Google has struck a deal to acquire cloud migration technology provider Velostrata, with the move set to give Google Cloud users an easier time migrating virtual machine-based workloads to and from the cloud.
Headquartered in Israel and founded in 2014, Velostrata has made a name for itself providing software solutions deigned to give companies accelerated cloud migration and workload mobility.
According to Velostrata co-founder and CEO Issy Ben-Shaul, the company was born after its founders saw enterprise customers struggle to unchain massive workloads from their data-centres and find a viable yet safe cloud strategy.
“To realise that vision, we assembled a core team of systems and WAN optimisation experts that had worked together for many years, and developed a breakthrough technology – real-time agentless workload streaming,” Ben-Shaul said.
While the value of the acquisition deal has not yet been made public, the Israeli company has reportedly raised over US$31 million from venture capital firms and other investors over the course of its relatively short life, according to media outlet TechCrunch.

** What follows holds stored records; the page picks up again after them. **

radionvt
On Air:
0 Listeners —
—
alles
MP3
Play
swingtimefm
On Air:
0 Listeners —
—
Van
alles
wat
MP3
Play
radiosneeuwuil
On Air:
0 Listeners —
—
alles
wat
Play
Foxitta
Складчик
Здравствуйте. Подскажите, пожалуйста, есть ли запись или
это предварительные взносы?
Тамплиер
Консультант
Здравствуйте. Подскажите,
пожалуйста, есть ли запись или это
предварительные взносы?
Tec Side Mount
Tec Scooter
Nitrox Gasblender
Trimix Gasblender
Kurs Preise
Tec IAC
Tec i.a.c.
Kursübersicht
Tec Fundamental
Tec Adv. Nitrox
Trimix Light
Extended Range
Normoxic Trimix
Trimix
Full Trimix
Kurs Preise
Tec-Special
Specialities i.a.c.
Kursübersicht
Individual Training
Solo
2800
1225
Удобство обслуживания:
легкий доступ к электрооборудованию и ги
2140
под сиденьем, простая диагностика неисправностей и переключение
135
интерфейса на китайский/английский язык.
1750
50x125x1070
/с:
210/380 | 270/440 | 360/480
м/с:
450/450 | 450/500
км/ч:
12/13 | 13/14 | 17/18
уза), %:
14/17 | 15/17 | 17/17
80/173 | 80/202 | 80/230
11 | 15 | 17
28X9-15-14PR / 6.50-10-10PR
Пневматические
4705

Google Cloud engineering vice president Eyal Manor said in a blog post published on 9 May that, with Velostrata, Google Cloud customers are expected to see two important benefits – they’ll be able to adapt their workloads on-the-fly for cloud execution, and they can decouple their compute from storage without performance degradation.

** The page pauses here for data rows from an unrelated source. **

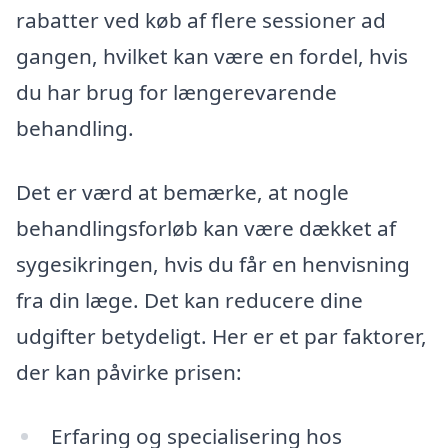
rabatter ved køb af flere sessioner ad
gangen, hvilket kan være en fordel, hvis
du har brug for længerevarende
behandling.
Det er værd at bemærke, at nogle
behandlingsforløb kan være dækket af
sygesikringen, hvis du får en henvisning
fra din læge. Det kan reducere dine
udgifter betydeligt. Her er et par faktorer,
der kan påvirke prisen:
Erfaring og specialisering hos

“This means they can easily and quickly migrate virtual machine-based workloads like large databases, enterprise applications, DevOps, and large batch processing to and from the cloud,” Manor said in the blog post.
“On top of that, customers can control and automate where their data lives at all times – either on-premises or in the cloud – in as little as a few clicks,” he said.

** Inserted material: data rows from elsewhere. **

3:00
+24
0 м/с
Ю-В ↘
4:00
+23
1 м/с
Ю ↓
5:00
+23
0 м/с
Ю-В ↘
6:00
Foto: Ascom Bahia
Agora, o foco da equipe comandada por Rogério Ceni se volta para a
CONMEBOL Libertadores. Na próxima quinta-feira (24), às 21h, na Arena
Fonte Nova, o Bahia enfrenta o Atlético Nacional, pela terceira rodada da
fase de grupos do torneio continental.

Broadly speaking, the acquisition, which remains subject to certain closing conditions, is expected to add to Google Cloud’s existing portfolio of migration tools designed to support enterprises in their journey to the cloud.
“That way, businesses can simplify their onboarding process to Google Cloud Platform, and easily migrate workloads to Google Compute Engine,” Manor said.
News of the deal comes just days after Google revealed it had become the latest cloud provider to announce the availability of Nvidia Tesla V100 GPUs on Compute Engine and Kubernetes Engine in beta.
According to Google product managers Chris Kleban and Ari Liberman, users can now select as many as eight Nvidia Tesla V100 GPUs, 96 vCPU and 624GB of system memory in a single VM (virtual machine), receiving up to one petaflop of mixed precision hardware acceleration performance.